Program Notes

Symphony No. 8 in G major, Opus 88

Antonín Dvořák

BORN: September 8, 1841. Nelahozeves, near Kralupy, Bohemia

DIED: May 1, 1904. Prague

COMPOSED: Begun on August 26, completed November 8, 1889, in Prague

WORLD PREMIERE: February 2, 1890. The composer conducted the National Theatre Orchestra, in Prague

US PREMIERE: February 26, 1892. Arthur Nikisch conducted the Boston Symphony

SFS PERFORMANCES: FIRST—October 1930. Basil Cameron conducted. MOST RECENT—June 2016. James Conlon conducted

INSTRUMENTATION: 2 flutes and piccolo, 2 oboes (2nd doubling English horn), 2 clarinets, 2 bassoons, 4 horns, 2 trumpets, 3 trombones, tuba, timpani, and strings

DURATION: About 34 mins

THE BACKSTORY As a child, Antonín Dvořák did not reveal musical talent.

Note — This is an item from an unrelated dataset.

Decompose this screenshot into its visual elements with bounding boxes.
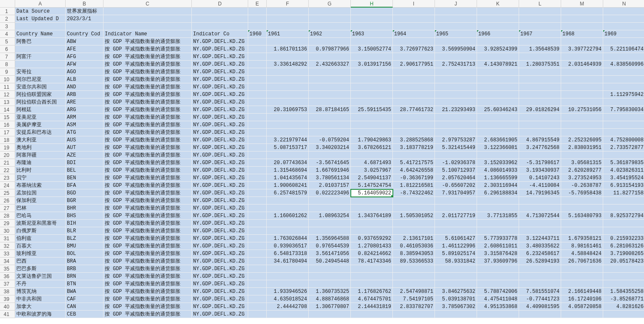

Though his family was poor, they found the means to enable him to take music lessons with the local schoolmaster and, later, with an organist in a nearby town. In 1857 he entered the Prague Organ School, where he received a thorough academic grounding in theory and performance. Soon he secured a spot as violist in a dance orchestra. The group prospered, and in 1862 its members formed the founding core of the Provisional Theater orchestra, the ensemble in which Dvořák would play principal viola for nine years, performing under the direction of such conductors as Bedřich Smetana and Richard Wagner.

During these early years, Dvořák also honed his skills as a composer, and by 1871 he left the orchestra to devote himself to composing. This entailed considerable financial risk, but he eked out a living by giving piano lessons and playing the organ. In 1874 he received his first real break as a composer. He was awarded the Austrian State Stipendium, a grant newly created by the Ministry of Education to assist young, poor, gifted musicians—which exactly defined Dvořák’s status at the time. That he received the award twice again, in 1876 and 1877, underscores how his financial situation was improving slowly, if at all, in the mid-1870s. Fortunately for Dvořák, the influential music critic Eduard Hanslick enjoyed his music and, in 1877, encouraged him to send some scores to the great Johannes Brahms. Brahms was so delighted with what he received that he recommended Dvořák to his own publisher, Simrock, who immediately published two collections of Dvořák’s pieces and contracted a first option on all of the composer’s new works. All of which is to say that, if Dvořák had not received this critical support at the eleventh hour, he might have given up composing. The world came precariously close to never hearing his mature masterpieces, such as his great chamber works and his last four symphonies. As it was, these late pieces were slow to make their way into the international repertory. Except for the New World Symphony, the Carnival Overture, and the Slavonic Dances, Dvořák remained little played outside his native country until practically the middle of the twentieth century. In the Czech lands, however, Dvořák finally enjoyed the respect he deserved by the time he got around to his Eighth Symphony.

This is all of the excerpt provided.